The Avalon History Center, home of the Avalon Historical Society is pleased to have in its permanent collection, one of the few remaining hollow, wooden paddleboards in existence today. Built and used by Avalon Lifeguards Bill Eaton and Howard Bacon nearly 80 years ago, the paddleboard is a perfect example of surfing innovation. Recently restored by Master Shipwright Timo White of the Tuckerton Seaport, the board is in magnificent condition and ready to again ride the waves of Avalon.
American Thomas Blake is credited with the invention of the first hollow paddleboard design. Prior to Blake’s creation, surfboards were solid wooden slabs often weighing between 75 and 150 pounds. Traditional Hawaiian Olo boards were even heavier, many weighing over 200 pounds and measuring over 16 feet long.
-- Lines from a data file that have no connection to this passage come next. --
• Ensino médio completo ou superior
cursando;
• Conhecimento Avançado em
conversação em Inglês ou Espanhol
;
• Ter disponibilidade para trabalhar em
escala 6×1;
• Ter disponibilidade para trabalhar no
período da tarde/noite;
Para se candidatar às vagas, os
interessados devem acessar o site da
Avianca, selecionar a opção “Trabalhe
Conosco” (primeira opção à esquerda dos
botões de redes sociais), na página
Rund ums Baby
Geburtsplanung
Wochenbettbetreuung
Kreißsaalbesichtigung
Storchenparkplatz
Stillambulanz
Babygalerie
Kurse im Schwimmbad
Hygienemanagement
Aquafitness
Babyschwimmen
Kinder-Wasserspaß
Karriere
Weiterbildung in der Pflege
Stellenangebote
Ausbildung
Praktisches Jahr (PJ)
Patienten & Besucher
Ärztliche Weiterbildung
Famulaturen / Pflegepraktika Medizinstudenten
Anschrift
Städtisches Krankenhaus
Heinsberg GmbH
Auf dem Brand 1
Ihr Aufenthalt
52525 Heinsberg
Blake, a lifeguard in Waikiki, first attempted to alter traditional surfboard designs in 1926 by drilling holes through the solid board and covering it with a thin veneer. This process lightened the surfboard by at least 20 pounds. By 1929, Blake began carving out hull chambers – allowing him to set two world speed-paddling records in 1930. Finally in 1931, he created a design that employed transverse bracing covered with a thin veneer to create a completely hollow hull. Built like an airplane wing, the design reduced the board’s overall weight to approximately 50 pounds while increasing its strength. Blake earned a U.S. Patent in August 1932 for what he named the “Water Sled.”
In 1933, Modern Mechanix Magazine published the article “Hawaiian Water Sled is Easy to Build” by Paul W. Gartner, a friend of Thomas Blake. The article described how to build Blake’s paddleboard - complete with plans and a materials list. The article increased the popularity and accessibility of Blake’s paddleboard design.
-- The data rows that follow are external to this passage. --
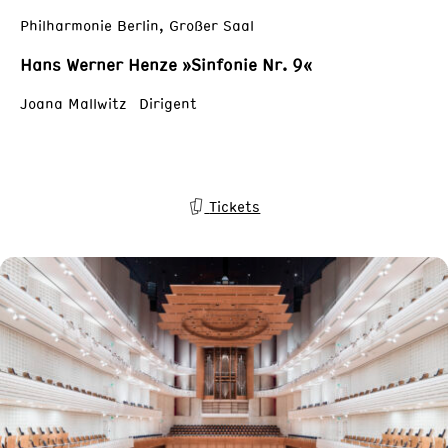
Philharmonie Berlin, Großer Saal
Hans Werner Henze »Sinfonie Nr. 9«
Joana Mallwitz Dirigent
Tickets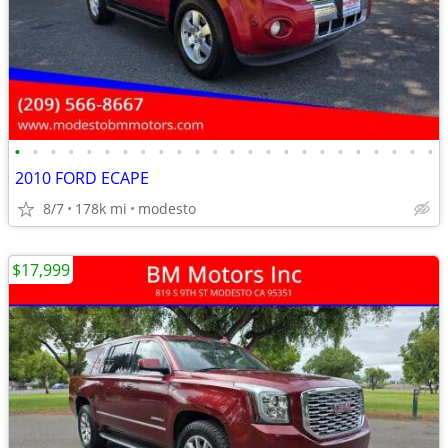
•
•
•
•
•
•
•
•
•
•
•
•
•
•
•
•
•
•
•
•
•
•
•
•
2010 FORD ECAPE
8/7
178k mi
modesto
$17,999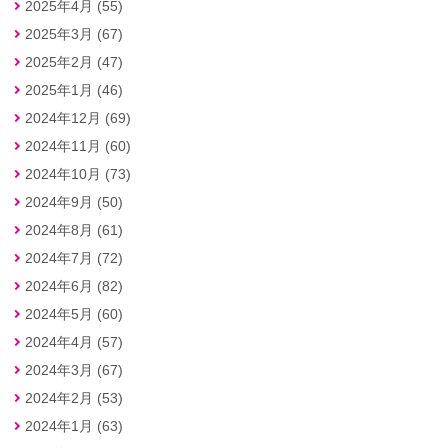
2025年4月 (55)
2025年3月 (67)
2025年2月 (47)
2025年1月 (46)
2024年12月 (69)
2024年11月 (60)
2024年10月 (73)
2024年9月 (50)
2024年8月 (61)
2024年7月 (72)
2024年6月 (82)
2024年5月 (60)
2024年4月 (57)
2024年3月 (67)
2024年2月 (53)
2024年1月 (63)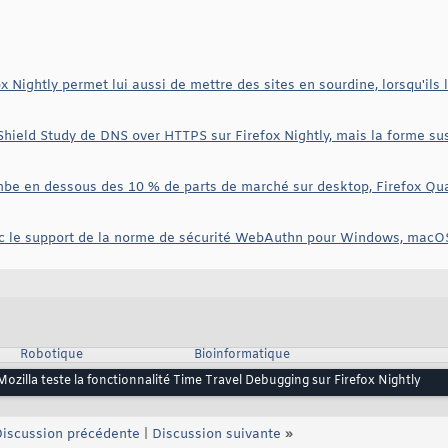
x Nightly permet lui aussi de mettre des sites en sourdine, lorsqu'il
 Shield Study de DNS over HTTPS sur Firefox Nightly, mais la forme s
ombe en dessous des 10 % de parts de marché sur desktop, Firefox Qua
vec le support de la norme de sécurité WebAuthn pour Windows, macO
Robotique
Bioinformatique
Mozilla teste la fonctionnalité Time Travel Debugging sur Firefox Nightly
iscussion précédente
|
Discussion suivante
»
Blake’s hollow boards were manufactured from 1932 to the early 1950s by four companies - The Thomas Rogers Company, The Robert Mitchell Company, the LA Ladder Company and the Catalina Equipment Company. The design eventually became the preferred equipment for water rescues and was adopted by the Pacific Coast Lifesaving Corps and used for instruction by the American Red Cross National Aquatic School. A version, based on Blake’s original design, is still in use today by rescue teams around the world.
History of the Avalon Beach Patrol Paddleboard
The Avalon paddleboard, believed to be the first hollow board used by the Avalon Beach Patrol, was originally built and used in the 1930s by Patrol Captain (1928-1941) Bill Eaton and Lifeguard (1937-1940) Howard Bacon. Eaton is recognized as one of the longest serving Lifeguard Captains in the history of the Avalon Beach Patrol. He is also credited with establishing the hollow paddleboard as standard rescue equipment for the Patrol in the 1930s.
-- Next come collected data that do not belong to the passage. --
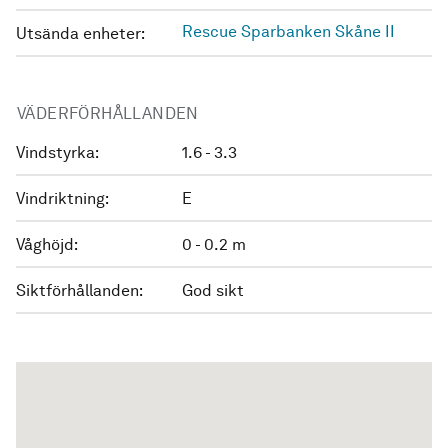
Rescue Sparbanken Skåne II
Utsända enheter:
VÄDERFÖRHÅLLANDEN
Vindstyrka:
1.6 - 3.3
Vindriktning:
E
Våghöjd:
0 - 0.2 m
Siktförhållanden:
God sikt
Howard Bacon kept the paddleboard for nearly 50 years, giving it to Avalon resident Doris Hanna in the 1990s, who donated it to the Avalon Historical Society in 2001.
The paddleboard’s exposure to salt water and air had compromised the integrity of the board and its relevance as an historic object. The back panel was completely missing and the top panel contained holes that exposed the interior braces. (Insert pre-restoration images) In order to preserve this rare piece of Avalon’s history, the Avalon Historical Society embarked on a complete restoration project in January 2008. The Society contracted Master Shipwright Timo White of the Tuckerton Seaport Museum to restore the paddleboard. Following the original plans and materials list published by Modern Mechanix Magazine in 1933, White completed the project in April 2008. The restoration reclaimed the beauty and grandeur of the paddleboard, allowing it to remain an essential part of Avalon’s history. (Insert post restoration images)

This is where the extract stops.